To me, fighting NULL is the epitome of why I struggled as a programmer. I am not a natural at it, but I wanted very much to be — and I found no use for NULL. I never needed it, but it was always there. I kept pushing it down, painting over it, shutting it up, constantly checking for it — “Are you NULL? Are you NULL? What about you?” — and sometimes I would deceive myself, that my problems were other things, but then NULL would pop up, I would find that it was the cause — however, NULL is never really the cause. It is someone you always run into in bad situations, someone you never want to see. NULL penetrates all the layers to find you, and can only say, helplessly, “Looks like you’re having a problem.” Endemic to the problem, not the problem, complicit, and might be the problem.

I’ll come back to NULL.

A web scraper is a computer program that extracts machine-readable data from human-readable websites. EveryPolitician, for example, uses scrapers to maintain the largest open database of politicians in the world. When a legislature changes the layout of its politicians’ webpages, the scraper may no longer function — it may ‘break’ — because data elements (like dates of birth or death) are no longer where the scraper expects to find them.
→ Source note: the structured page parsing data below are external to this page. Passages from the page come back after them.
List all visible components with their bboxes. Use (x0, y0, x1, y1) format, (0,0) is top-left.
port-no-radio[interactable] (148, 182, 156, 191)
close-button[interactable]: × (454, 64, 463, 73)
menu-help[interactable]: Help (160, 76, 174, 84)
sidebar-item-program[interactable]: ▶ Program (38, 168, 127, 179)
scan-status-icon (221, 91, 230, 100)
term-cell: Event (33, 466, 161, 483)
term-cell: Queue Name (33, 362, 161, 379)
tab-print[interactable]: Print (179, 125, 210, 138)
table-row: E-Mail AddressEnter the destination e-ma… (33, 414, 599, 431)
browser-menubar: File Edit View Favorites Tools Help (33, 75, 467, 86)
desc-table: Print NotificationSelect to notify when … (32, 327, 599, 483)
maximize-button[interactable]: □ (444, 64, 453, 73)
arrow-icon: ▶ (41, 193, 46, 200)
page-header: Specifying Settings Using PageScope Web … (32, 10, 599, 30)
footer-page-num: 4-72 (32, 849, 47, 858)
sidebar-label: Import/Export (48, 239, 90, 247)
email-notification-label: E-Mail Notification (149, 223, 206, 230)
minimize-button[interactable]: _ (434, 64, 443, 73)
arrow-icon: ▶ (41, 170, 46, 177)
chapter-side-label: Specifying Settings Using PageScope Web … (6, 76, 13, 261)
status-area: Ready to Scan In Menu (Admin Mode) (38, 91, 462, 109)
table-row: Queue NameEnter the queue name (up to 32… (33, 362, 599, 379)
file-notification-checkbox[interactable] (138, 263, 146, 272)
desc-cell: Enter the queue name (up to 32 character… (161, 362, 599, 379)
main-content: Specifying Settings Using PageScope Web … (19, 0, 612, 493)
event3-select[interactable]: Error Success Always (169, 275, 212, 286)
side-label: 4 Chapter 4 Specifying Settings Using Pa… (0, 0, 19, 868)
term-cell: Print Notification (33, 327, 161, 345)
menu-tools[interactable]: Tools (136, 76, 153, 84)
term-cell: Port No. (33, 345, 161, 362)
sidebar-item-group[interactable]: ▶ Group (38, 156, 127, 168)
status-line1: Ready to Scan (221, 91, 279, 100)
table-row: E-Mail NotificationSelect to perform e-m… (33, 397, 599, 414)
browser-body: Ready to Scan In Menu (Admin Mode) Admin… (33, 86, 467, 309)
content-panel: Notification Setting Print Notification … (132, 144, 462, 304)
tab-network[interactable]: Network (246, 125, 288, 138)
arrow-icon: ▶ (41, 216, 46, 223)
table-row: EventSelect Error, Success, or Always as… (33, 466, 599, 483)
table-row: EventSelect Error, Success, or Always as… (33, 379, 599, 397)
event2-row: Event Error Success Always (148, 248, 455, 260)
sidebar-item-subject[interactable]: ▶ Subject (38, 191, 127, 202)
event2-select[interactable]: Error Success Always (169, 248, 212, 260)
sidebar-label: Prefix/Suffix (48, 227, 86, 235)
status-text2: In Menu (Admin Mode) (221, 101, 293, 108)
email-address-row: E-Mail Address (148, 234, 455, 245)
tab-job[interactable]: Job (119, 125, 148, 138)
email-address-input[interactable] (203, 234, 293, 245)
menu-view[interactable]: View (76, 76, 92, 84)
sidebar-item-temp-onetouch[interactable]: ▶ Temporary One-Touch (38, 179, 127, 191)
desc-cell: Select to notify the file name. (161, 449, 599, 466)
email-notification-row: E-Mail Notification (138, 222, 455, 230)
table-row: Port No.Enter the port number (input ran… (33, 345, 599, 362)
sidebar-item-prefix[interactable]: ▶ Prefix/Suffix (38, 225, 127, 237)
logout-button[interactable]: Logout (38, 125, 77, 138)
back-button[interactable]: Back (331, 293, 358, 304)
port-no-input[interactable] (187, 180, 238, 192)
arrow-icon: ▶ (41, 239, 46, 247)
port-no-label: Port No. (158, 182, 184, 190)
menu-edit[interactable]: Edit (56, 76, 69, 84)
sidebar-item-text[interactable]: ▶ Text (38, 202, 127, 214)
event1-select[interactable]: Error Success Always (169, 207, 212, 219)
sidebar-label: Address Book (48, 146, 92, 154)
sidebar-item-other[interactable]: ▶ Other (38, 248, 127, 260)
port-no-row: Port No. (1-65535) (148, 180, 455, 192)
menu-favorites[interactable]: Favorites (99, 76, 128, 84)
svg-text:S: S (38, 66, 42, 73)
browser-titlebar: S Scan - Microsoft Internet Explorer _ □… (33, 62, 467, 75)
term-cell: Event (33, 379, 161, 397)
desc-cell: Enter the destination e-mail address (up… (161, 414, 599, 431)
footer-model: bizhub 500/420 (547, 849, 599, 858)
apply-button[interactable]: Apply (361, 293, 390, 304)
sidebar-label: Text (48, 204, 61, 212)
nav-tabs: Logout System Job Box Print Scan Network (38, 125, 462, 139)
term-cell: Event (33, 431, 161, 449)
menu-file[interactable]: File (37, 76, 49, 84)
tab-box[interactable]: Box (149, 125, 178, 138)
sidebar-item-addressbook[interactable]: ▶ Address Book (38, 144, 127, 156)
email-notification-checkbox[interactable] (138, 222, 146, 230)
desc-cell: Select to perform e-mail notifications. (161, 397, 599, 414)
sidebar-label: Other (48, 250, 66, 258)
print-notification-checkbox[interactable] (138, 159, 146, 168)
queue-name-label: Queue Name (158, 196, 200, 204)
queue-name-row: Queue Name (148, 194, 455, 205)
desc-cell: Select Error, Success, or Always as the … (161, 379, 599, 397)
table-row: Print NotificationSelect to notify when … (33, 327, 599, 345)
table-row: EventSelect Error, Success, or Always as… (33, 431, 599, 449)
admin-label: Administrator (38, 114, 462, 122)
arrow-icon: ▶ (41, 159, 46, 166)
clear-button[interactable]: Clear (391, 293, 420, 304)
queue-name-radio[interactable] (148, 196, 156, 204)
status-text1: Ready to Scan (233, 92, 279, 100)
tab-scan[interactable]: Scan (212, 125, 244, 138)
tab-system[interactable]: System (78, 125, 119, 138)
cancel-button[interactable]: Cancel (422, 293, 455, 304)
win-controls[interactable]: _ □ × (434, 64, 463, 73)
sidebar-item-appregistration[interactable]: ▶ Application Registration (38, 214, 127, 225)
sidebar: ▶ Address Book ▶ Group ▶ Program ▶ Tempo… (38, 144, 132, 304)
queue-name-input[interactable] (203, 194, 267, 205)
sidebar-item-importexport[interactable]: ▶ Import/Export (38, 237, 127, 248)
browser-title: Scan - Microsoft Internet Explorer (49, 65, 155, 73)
A break is good, because it alerts the programmer that they need to fix an issue. It’s much worse when the scraper continues to function despite a layout change and extracts the data incorrectly. For example, imagine a scenario where a legislature swaps the positions of data elements, such that the scraper finds the death date where it expects to find the birth date, and vice versa. Suddenly, all the politicians are dead before they are born. Or the legislature moves the position of the death date such that the scraper finds nothing for it. Suddenly, all the politicians are alive (forever!).

Obviously, no programmer wants their scraper to behave like this, but to avoid it, they would need to write code in a different way from how they would in an environment with more predictable, better behaved input. As a result of writing and maintaining hundreds of scrapers over a decade, I’ve learned this way of writing code. This post describes some of the differences.

My approach to writing a scraper is to extract the data such that the scraper tests whether the layout has changed at the same time. The scraper is strict (if it can’t find a required data element like a politician’s given name, it will break), validates itself (if the text for a birth date can’t be read as a date, it will break), and otherwise fails on unexpected input. In other words, the scraper is a view spec for the webpage it is scraping.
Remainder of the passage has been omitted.